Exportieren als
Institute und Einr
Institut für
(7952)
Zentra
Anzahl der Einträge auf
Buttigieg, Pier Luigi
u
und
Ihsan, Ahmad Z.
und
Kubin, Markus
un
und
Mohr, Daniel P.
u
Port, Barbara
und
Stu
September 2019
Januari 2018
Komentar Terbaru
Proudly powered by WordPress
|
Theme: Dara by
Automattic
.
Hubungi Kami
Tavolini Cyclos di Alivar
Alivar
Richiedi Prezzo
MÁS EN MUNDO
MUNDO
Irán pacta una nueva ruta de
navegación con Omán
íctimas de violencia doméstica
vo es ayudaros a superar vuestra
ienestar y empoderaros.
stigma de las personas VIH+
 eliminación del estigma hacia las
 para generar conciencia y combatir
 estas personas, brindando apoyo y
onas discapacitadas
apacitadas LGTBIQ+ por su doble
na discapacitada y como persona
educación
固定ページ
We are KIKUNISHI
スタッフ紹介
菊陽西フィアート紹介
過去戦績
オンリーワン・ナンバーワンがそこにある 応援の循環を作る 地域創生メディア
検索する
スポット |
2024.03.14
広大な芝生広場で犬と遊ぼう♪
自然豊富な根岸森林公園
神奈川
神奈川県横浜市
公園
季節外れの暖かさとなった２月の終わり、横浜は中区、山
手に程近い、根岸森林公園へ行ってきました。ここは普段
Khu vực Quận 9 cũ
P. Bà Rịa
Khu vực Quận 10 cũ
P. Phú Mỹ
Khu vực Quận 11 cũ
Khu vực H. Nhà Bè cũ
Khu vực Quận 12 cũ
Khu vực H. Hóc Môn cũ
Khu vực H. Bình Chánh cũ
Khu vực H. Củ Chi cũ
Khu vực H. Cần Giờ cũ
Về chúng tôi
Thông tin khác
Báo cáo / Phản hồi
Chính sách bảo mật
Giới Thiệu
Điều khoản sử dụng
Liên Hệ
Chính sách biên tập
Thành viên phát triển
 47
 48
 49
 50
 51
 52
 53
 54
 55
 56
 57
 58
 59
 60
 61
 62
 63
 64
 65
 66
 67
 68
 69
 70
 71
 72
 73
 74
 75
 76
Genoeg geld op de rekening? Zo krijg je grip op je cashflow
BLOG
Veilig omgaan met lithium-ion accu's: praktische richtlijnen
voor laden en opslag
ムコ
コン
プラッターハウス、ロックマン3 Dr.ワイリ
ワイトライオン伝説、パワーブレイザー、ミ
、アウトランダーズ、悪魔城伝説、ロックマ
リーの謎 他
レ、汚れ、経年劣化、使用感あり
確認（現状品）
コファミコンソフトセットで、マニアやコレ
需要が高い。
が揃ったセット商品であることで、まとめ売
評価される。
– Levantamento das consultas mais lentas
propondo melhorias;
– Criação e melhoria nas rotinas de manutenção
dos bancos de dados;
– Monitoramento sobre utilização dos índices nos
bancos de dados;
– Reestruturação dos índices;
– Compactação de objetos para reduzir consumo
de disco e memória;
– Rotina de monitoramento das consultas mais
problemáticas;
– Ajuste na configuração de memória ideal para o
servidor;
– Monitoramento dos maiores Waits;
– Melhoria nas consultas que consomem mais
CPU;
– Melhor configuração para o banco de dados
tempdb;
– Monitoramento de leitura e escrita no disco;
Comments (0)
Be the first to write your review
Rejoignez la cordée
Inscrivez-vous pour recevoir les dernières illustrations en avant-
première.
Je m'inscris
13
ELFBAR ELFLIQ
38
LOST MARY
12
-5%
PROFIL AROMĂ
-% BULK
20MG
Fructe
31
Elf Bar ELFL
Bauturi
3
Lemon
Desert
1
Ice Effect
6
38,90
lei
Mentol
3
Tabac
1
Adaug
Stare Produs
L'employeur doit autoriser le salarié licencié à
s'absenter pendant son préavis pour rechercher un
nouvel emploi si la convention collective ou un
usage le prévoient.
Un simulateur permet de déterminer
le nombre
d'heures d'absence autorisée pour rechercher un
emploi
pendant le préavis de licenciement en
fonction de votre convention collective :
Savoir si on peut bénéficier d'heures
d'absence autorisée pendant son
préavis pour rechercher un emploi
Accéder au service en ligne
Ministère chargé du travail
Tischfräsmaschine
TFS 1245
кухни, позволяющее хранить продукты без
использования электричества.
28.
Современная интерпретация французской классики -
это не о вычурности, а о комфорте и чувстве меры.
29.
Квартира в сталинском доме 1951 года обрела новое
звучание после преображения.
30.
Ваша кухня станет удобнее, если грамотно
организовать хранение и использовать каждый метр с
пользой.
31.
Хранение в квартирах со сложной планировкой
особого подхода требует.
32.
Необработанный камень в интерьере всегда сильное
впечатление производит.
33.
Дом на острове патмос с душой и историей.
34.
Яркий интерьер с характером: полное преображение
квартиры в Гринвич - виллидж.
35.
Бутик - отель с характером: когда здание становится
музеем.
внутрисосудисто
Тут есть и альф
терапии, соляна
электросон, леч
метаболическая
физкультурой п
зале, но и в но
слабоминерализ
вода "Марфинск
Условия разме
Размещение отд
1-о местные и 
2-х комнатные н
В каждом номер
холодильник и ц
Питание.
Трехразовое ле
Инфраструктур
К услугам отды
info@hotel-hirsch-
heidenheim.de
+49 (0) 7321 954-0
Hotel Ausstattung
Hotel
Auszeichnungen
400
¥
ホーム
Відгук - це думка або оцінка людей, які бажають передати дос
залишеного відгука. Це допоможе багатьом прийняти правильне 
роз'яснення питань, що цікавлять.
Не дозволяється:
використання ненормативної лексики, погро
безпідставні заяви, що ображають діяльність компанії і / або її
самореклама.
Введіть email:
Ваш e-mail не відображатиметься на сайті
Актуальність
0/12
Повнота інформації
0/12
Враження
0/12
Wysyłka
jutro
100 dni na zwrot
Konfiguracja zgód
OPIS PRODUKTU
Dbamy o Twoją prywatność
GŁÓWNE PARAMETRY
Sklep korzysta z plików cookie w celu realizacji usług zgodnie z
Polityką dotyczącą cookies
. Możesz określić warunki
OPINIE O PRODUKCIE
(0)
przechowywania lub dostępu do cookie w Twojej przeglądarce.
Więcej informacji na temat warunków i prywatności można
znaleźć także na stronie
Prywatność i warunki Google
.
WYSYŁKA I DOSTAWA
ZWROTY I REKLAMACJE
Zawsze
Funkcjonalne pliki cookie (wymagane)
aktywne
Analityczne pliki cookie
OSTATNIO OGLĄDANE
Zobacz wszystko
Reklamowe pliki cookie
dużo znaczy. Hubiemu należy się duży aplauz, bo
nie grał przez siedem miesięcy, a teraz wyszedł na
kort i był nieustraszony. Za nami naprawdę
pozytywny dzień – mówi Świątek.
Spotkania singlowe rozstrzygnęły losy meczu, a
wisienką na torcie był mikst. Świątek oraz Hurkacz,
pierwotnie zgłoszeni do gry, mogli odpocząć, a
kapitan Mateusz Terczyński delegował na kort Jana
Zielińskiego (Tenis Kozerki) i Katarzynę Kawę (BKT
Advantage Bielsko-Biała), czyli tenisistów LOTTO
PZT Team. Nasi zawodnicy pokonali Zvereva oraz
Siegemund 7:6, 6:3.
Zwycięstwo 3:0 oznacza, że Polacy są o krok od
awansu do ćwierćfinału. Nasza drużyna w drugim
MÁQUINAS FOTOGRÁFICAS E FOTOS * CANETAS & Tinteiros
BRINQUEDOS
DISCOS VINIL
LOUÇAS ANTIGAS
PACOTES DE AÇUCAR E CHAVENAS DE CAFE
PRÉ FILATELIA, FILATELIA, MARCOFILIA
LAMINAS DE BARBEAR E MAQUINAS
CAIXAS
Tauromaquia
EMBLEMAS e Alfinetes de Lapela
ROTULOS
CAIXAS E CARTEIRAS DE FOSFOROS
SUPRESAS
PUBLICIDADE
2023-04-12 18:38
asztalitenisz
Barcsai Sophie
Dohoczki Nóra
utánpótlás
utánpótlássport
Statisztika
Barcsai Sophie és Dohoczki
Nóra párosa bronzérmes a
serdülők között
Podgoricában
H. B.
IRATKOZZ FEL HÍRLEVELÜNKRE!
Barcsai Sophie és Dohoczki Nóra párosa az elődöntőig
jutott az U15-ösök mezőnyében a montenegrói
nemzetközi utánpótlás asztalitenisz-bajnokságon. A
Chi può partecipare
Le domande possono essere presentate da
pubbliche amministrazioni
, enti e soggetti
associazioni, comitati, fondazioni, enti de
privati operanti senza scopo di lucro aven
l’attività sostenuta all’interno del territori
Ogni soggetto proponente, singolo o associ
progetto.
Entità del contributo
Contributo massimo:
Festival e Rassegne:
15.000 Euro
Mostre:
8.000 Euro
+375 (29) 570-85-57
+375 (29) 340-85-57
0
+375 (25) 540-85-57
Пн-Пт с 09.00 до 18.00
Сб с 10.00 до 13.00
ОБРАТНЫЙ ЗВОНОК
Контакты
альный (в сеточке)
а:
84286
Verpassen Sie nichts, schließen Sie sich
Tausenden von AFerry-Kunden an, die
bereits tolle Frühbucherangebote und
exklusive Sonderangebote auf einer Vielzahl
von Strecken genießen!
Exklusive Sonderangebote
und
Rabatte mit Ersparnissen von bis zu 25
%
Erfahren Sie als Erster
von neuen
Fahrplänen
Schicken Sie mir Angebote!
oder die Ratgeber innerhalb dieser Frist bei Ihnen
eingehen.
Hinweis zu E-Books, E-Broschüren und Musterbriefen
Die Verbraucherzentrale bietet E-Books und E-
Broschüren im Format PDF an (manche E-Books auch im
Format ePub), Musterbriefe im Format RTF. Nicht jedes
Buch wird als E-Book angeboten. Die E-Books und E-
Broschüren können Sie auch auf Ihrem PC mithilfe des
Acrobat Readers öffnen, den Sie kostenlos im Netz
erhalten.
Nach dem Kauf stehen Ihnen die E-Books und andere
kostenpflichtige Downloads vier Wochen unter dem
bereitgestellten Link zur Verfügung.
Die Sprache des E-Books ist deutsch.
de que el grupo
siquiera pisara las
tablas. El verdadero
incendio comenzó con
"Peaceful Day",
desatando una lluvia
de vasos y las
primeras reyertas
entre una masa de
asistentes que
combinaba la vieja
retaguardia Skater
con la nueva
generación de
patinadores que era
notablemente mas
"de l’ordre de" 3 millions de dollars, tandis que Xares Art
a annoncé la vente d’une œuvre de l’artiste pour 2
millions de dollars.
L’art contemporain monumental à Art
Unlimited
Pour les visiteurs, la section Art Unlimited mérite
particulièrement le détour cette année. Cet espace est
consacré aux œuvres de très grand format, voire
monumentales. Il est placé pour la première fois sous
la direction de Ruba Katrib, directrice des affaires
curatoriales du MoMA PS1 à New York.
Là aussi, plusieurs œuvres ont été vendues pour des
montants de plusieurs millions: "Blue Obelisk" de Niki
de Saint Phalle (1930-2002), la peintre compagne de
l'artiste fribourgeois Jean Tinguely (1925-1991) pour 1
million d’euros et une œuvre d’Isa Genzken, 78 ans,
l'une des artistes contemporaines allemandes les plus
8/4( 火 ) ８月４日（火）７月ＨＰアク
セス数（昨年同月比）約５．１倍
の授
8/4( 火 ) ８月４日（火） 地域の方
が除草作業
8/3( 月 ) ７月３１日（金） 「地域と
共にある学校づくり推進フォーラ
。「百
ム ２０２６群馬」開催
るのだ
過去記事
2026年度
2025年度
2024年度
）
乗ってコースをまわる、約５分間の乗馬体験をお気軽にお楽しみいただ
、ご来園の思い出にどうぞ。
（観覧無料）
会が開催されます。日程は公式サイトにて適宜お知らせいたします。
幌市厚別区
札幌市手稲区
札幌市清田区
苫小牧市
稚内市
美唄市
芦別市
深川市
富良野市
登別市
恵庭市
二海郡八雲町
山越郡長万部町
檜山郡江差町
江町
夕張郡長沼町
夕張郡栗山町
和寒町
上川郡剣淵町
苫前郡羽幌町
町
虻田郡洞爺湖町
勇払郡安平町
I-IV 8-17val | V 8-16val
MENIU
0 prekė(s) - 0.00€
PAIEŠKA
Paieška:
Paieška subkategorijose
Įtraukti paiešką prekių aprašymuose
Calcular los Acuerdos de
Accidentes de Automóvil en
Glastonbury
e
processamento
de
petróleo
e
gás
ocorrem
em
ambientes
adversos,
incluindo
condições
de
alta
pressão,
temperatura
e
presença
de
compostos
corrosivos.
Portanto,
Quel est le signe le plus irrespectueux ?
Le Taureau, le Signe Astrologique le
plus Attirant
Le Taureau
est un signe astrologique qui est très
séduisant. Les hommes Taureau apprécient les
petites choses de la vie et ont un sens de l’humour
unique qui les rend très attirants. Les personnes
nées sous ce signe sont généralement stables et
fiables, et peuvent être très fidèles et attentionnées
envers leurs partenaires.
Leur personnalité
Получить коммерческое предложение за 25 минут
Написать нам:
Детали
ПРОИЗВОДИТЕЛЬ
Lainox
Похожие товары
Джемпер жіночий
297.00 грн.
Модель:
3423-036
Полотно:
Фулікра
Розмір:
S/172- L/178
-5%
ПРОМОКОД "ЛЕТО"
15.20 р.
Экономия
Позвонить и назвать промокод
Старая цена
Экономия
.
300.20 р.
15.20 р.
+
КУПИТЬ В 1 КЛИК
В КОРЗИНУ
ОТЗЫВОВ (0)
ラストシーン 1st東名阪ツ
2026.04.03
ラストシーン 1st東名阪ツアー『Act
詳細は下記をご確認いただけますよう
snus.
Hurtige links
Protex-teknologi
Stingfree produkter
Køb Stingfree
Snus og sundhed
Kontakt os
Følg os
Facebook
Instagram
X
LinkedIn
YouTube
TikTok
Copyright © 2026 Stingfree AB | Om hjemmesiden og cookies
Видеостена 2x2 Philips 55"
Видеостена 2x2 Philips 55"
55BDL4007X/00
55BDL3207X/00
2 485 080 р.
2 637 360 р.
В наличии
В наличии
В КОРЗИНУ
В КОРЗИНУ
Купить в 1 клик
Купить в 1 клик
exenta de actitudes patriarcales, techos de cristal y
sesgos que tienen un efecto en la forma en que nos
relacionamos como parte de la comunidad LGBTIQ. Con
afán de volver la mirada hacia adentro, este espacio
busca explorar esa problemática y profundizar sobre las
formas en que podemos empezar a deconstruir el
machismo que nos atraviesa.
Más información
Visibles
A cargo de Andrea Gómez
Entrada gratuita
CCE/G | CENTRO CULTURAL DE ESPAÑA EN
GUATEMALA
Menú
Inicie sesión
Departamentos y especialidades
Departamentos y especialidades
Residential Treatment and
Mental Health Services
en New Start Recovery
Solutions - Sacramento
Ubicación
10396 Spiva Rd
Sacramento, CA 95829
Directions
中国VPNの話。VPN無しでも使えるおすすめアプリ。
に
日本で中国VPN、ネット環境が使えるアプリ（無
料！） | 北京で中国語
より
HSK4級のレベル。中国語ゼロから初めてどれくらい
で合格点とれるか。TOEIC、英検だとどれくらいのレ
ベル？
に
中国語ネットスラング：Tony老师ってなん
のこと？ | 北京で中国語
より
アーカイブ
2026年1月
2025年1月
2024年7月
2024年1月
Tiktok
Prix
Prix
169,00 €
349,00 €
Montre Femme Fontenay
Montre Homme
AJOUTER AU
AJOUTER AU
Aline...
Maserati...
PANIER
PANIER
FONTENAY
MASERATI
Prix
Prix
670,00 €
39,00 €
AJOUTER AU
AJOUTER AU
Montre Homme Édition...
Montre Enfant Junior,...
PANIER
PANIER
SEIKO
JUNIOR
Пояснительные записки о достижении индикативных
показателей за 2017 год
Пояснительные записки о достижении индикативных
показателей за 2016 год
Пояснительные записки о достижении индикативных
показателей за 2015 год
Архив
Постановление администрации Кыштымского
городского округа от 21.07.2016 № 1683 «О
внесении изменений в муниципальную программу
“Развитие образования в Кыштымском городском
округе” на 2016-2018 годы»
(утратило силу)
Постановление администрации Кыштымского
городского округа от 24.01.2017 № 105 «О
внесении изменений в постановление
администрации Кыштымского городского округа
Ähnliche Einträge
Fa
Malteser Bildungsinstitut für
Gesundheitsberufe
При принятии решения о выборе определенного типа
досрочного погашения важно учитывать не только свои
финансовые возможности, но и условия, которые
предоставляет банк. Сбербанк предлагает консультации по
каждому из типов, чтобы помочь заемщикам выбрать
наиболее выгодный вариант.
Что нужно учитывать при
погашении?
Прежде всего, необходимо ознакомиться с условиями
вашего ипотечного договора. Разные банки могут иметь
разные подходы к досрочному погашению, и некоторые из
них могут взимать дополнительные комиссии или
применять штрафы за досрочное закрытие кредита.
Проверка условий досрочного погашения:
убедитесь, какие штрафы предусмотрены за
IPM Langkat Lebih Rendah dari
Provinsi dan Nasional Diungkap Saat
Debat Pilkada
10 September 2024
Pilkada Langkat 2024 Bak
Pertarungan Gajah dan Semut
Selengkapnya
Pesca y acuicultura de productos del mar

# # #

Please retype, with no changes, the lines that run from the first line of the entries to the line with "eliminación del estigma hacia las", both ends included.

Exportieren als
Institute und Einr
Institut für
(7952)
Zentra
Anzahl der Einträge auf
Buttigieg, Pier Luigi
u
und
Ihsan, Ahmad Z.
und
Kubin, Markus
un
und
Mohr, Daniel P.
u
Port, Barbara
und
Stu
September 2019
Januari 2018
Komentar Terbaru
Proudly powered by WordPress
|
Theme: Dara by
Automattic
.
Hubungi Kami
Tavolini Cyclos di Alivar
Alivar
Richiedi Prezzo
MÁS EN MUNDO
MUNDO
Irán pacta una nueva ruta de
navegación con Omán
íctimas de violencia doméstica
vo es ayudaros a superar vuestra
ienestar y empoderaros.
stigma de las personas VIH+
 eliminación del estigma hacia las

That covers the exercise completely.